As we get near the end of the year, it seems appropriate to start looking at a macro view of the US economy to see just exactly where we are in the recovery. Today I'll start by looking at the consumer. I'll also be looking at the manufacturing and service sectors along with employment, gross domestic investment and the export/import balance. There are two purposes to this overview. The first is to simply take a year end appraisal of the overall economy. The second is to demonstrate that the overall economy is actually in pretty good shape despite the continued negative spin we're continuing to hear from a variety of commentators. So, let's start with the consumer. All of the figures below are in real (inflation-adjusted) terms.

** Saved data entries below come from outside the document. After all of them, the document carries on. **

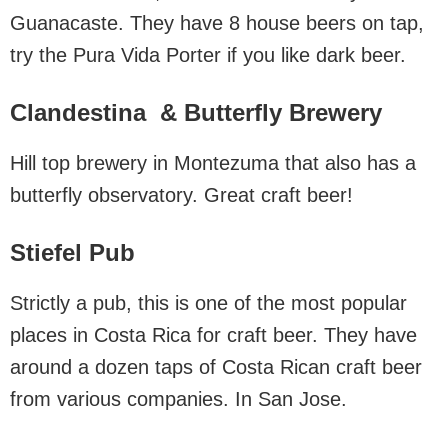
Guanacaste. They have 8 house beers on tap,
try the Pura Vida Porter if you like dark beer.
Clandestina & Butterfly Brewery
Hill top brewery in Montezuma that also has a
butterfly observatory. Great craft beer!
Stiefel Pub
Strictly a pub, this is one of the most popular
places in Costa Rica for craft beer. They have
around a dozen taps of Costa Rican craft beer
from various companies. In San Jose.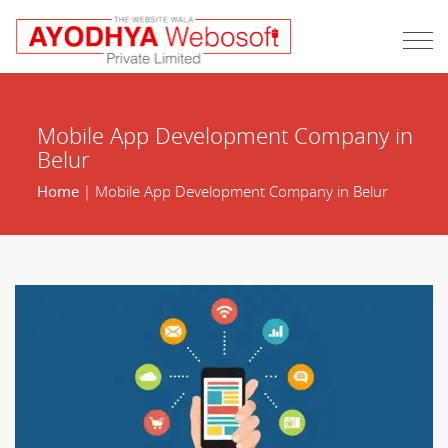
Mobile App Development Company in
Belur
Home
| Mobile App Development Company in Belur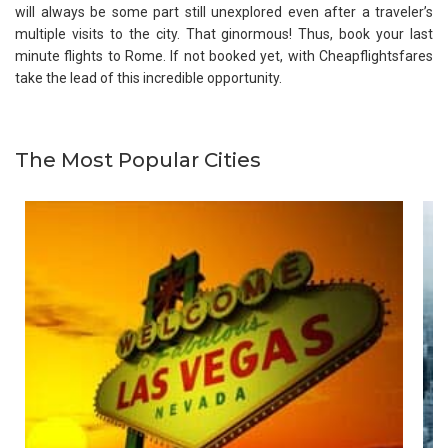
will always be some part still unexplored even after a traveler’s
multiple visits to the city. That ginormous! Thus, book your last
minute flights to Rome. If not booked yet, with Cheapflightsfares
take the lead of this incredible opportunity.
The Most Popular Cities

Real PCEs are now above their peak from the previous recession.
Real service expenditures (which account for about 65% of PCEs) dropped during the recession, but are now right at their previous highs from the previous expansion.
Real non-durable PCEs (which account for 22.18% of PCEs) are now at levels above previous highs. Also note they have bounced back strongly from their lows.
Real durable goods (which account for 12.61% of PCEs) are now approaching their highs from the previous expansion.
Let's look at this data from another perspective: real retail sales:
As this chart shows, real retail sales have also been increasing at a strong rate. Let's compare this expansions recovery rate to other recoveries:
At the end of the 1990s to after the beginning of the previous expansion, real retail sales moved sideways. They started to increase about a year or so into the last expansion. Notice that in this situation, real retail sales dropped to the level of the last recession, but have bounced back faster.
Simply put, the numbers indicate the consumer is bouncing back. PCEs are near peaks seen from the previous expansion. Real retail sales are mirroring fairly closely their performance from the previous expansion as well.